Interesting article here from Arxiv titled Finding Common Characteristics Among NBA Playoff Teams: A Machine Learning Approach.
Everyone should skim the paper because it’ll show you that these academic papers aren’t overwhelming, and a lot of times, they’re good at showing steps that go into tackling a machine learning problem. This paper, for example, goes over the basics of decision trees, pruning decision trees, as well as more high powered decision trees. Great progression.
As for what they found, apparently opponent’s stats are the most important determinants in whether a team makes the playoffs, with opponent field goal percentage and opponent points per game leading the way. Play good defense, and doesn’t matter how many points you score yourselves.

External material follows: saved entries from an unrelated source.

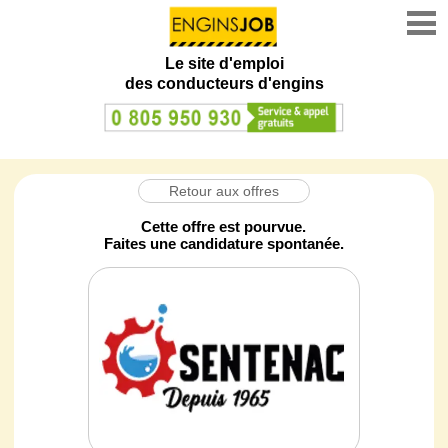
Le site d'emploi
des conducteurs d'engins
Retour aux offres
Cette offre est pourvue.
Faites une candidature spontanée.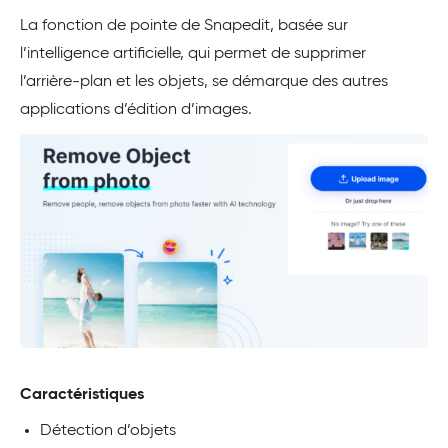
La fonction de pointe de Snapedit, basée sur
l’intelligence artificielle, qui permet de supprimer
l’arrière-plan et les objets, se démarque des autres
applications d’édition d’images.
Caractéristiques
Détection d’objets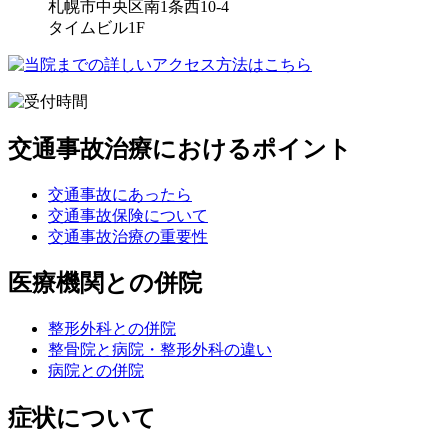
札幌市中央区南1条西10-4
タイムビル1F
交通事故治療におけるポイント
交通事故にあったら
交通事故保険について
交通事故治療の重要性
医療機関との併院
整形外科との併院
整骨院と病院・整形外科の違い
病院との併院
症状について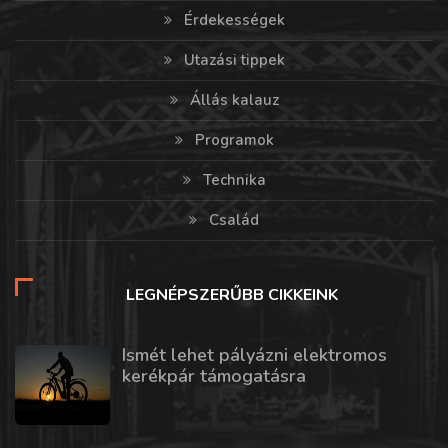
Érdekességek
Utazási tippek
Állás kalauz
Programok
Technika
Család
LEGNÉPSZERŰBB CIKKEINK
Ismét lehet pályázni elektromos
kerékpár támogatásra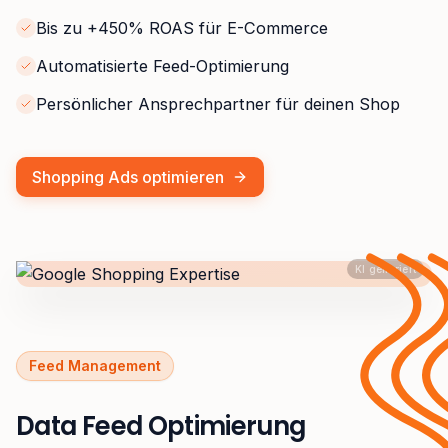
Bis zu +450% ROAS für E-Commerce
Automatisierte Feed-Optimierung
Persönlicher Ansprechpartner für deinen Shop
Shopping Ads optimieren
KI generiert
Feed Management
Data Feed Optimierung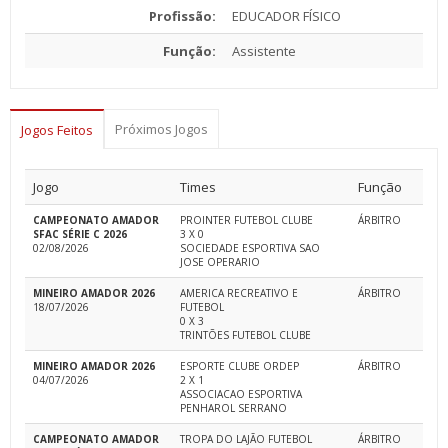
Profissão:
EDUCADOR FÍSICO
Função:
Assistente
Próximos Jogos
Jogos Feitos
Jogo
Times
Função
CAMPEONATO AMADOR
PROINTER FUTEBOL CLUBE
ÁRBITRO
SFAC SÉRIE C 2026
3 X 0
02/08/2026
SOCIEDADE ESPORTIVA SAO
JOSE OPERARIO
MINEIRO AMADOR 2026
AMERICA RECREATIVO E
ÁRBITRO
18/07/2026
FUTEBOL
0 X 3
TRINTÕES FUTEBOL CLUBE
MINEIRO AMADOR 2026
ESPORTE CLUBE ORDEP
ÁRBITRO
04/07/2026
2 X 1
ASSOCIACAO ESPORTIVA
PENHAROL SERRANO
CAMPEONATO AMADOR
TROPA DO LAJÃO FUTEBOL
ÁRBITRO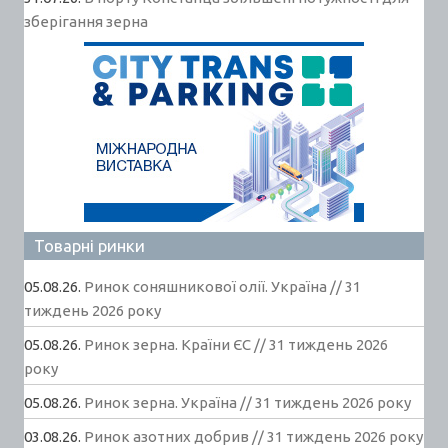
зберігання зерна
Товарні ринки
05.08.26.
Ринок соняшникової олії. Україна // 31
тиждень 2026 року
05.08.26.
Ринок зерна. Країни ЄС // 31 тиждень 2026
року
05.08.26.
Ринок зерна. Україна // 31 тиждень 2026 року
03.08.26.
Ринок азотних добрив // 31 тиждень 2026 року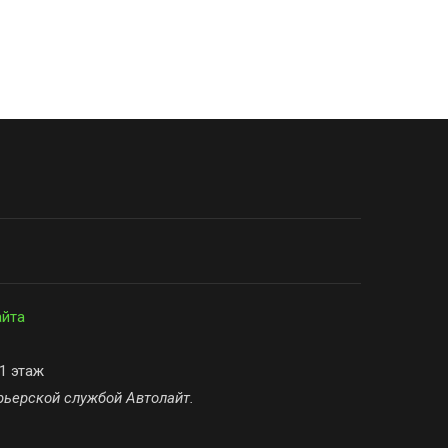
айта
 1 этаж
рьерской службой Автолайт.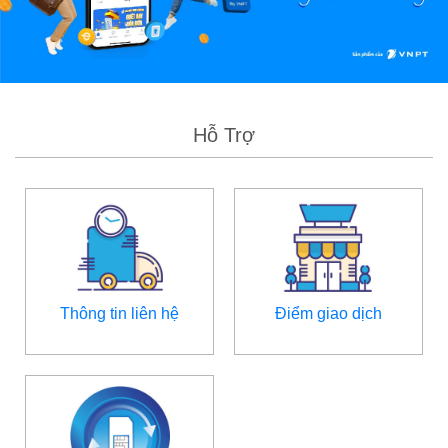
Hỗ Trợ
Thông tin liên hệ
Điểm giao dịch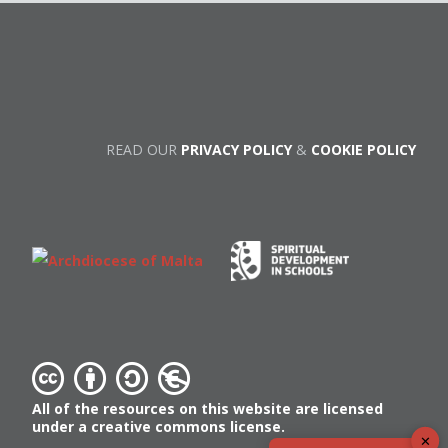
READ OUR
PRIVACY POLICY
&
COOKIE POLICY
All of the resources on this website are licensed
under a creative commons license.
✕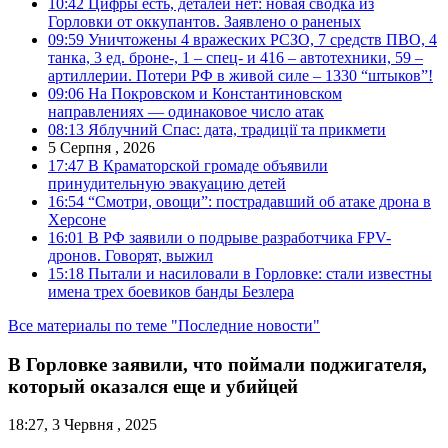
10:42
Цифры есть, деталей нет: новая сводка из
Горловки от оккупантов. Заявлено о раненых
09:59
Уничтожены 4 вражеских РСЗО, 7 средств ПВО, 4
танка, 3 ед. броне-, 1 – спец- и 416 – автотехники, 59 –
артиллерии. Потери РФ в живой силе – 1330 “штыков”!
09:06
На Покровском и Константиновском
направлениях — одинаковое число атак
08:13
Яблучний Спас: дата, традиції та прикмети
5 Серпня , 2026
17:47
В Краматорской громаде объявили
принудительную эвакуацию детей
16:54
“Смотри, овощи”: пострадавший об атаке дрона в
Херсоне
16:01
В РФ заявили о подрыве разработчика FPV-
дронов. Говорят, выжил
15:18
Пытали и насиловали в Горловке: стали известны
имена трех боевиков банды Безлера
Все материалы по теме "Последние новости"
В Горловке заявили, что поймали поджигателя,
который оказался еще и убийцей
18:27, 3 Червня , 2025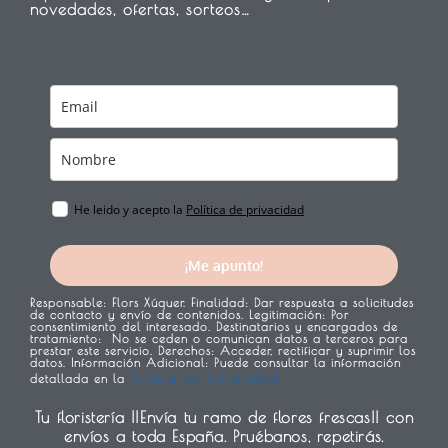
o
r
g
novedades, ofertas, sorteos…
o
e
r
k
s
a
t
m
He leido y acepto la
Política de privacidad
¡Me apunto!
Responsable:
Flors Xúquer.
Finalidad:
Dar respuesta a solicitudes
de contacto y envío de contenidos.
Legitimación:
Por
consentimiento del interesado.
Destinatarios y encargados de
tratamiento:
No se ceden o comunican datos a terceros para
prestar este servicio.
Derechos:
Acceder, rectificar y suprimir los
datos.
Información Adicional:
Puede consultar la información
Política de privacidad
detallada en la
Tu floristería ¡¡Envía tu ramo de flores frescas!! con
envíos a toda España. Pruébanos, repetirás.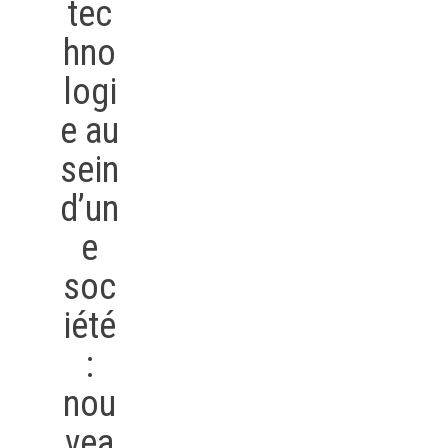
tec
hno
logi
e au
sein
d’un
e
soc
iété
:
nou
vea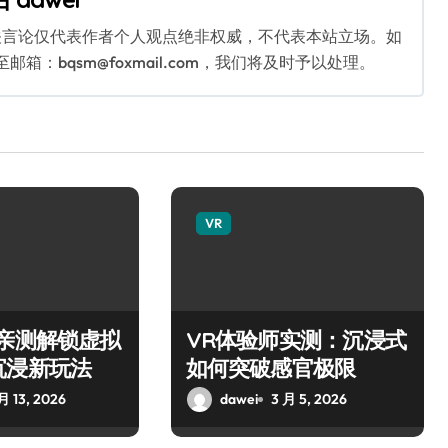
关言论仅代表作者个人观点绝非权威，不代表本站立场。如
：bqsm@foxmail.com，我们将及时予以处理。
VR
师亲测解锁虚拟
VR体验师实测：沉浸式
沉浸新玩法
如何突破感官极限
月 13, 2026
dawei
3 月 5, 2026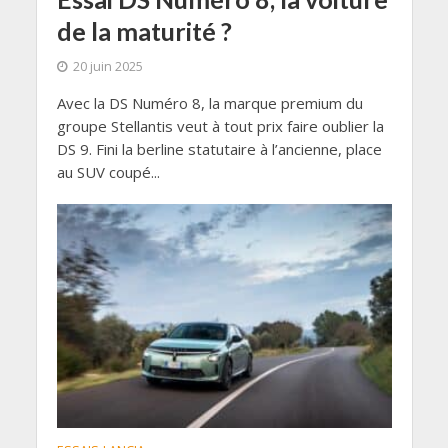
de la maturité ?
20 juin 2025
Avec la DS Numéro 8, la marque premium du
groupe Stellantis veut à tout prix faire oublier la
DS 9. Fini la berline statutaire à l’ancienne, place
au SUV coupé...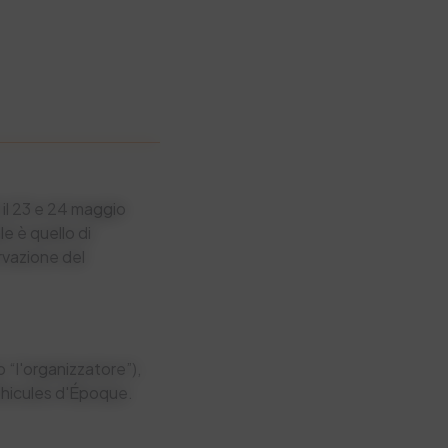
il 23 e 24 maggio
le è quello di
vazione del
“l'organizzatore”),
éhicules d'Époque.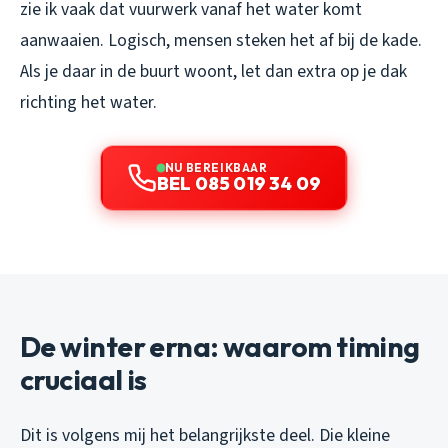
zie ik vaak dat vuurwerk vanaf het water komt
aanwaaien. Logisch, mensen steken het af bij de kade.
Als je daar in de buurt woont, let dan extra op je dak
richting het water.
NU BEREIKBAAR
BEL 085 019 34 09
De winter erna: waarom timing
cruciaal is
Dit is volgens mij het belangrijkste deel. Die kleine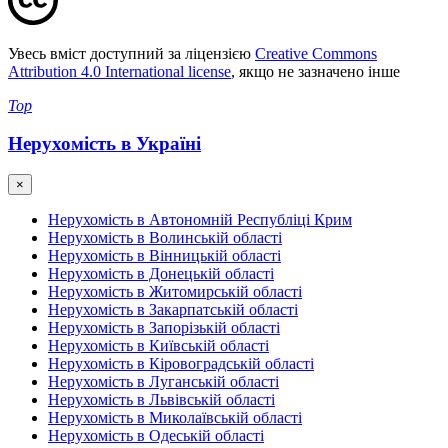
Увесь вміст доступний за ліцензією
Creative Commons
Attribution 4.0 International license
, якщо не зазначено інше
Top
Нерухомість в Україні
×
Нерухомість в Автономній Республіці Крим
Нерухомість в Волинській області
Нерухомість в Вінницькій області
Нерухомість в Донецькій області
Нерухомість в Житомирській області
Нерухомість в Закарпатській області
Нерухомість в Запорізькій області
Нерухомість в Київській області
Нерухомість в Кіровоградській області
Нерухомість в Луганській області
Нерухомість в Львівській області
Нерухомість в Миколаївській області
Нерухомість в Одеській області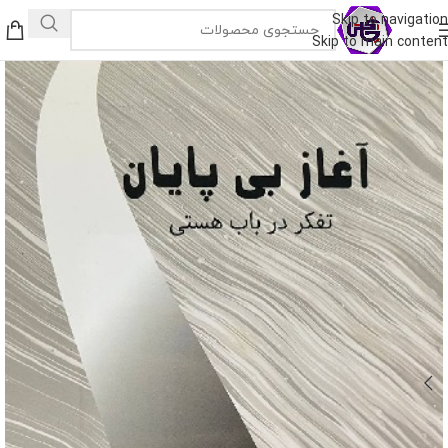
Skip to navigation
Skip to main content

Only comment is that if you’re sitting out there thinking “well NBA teams don’t play defense anyway blah blah blah” you’re wrong. Defense is probably the most impressive aspect of a game to watch, especially in the playoffs currently going on.
Importance of variables is a really interesting topic in machine learning, sports especially. Knowing which variables matter can help someone in charge figure out who to draft (Moneyball style) or possibly what aspects to focus on during games or practice. Considering I have a bunch of PGA Tour data, maybe figuring out which stats are important for golfers should be something to focus on here…
Funny, they say that their “dataset was quite large”, so they only provided a sample of the data. 30 teams * 15 years * 44 variables = 19,800 data points. Too big to fit on a table in a paper sure, but don’t think I agree it’s quite large. More like big-ish. Fits in perfectly here.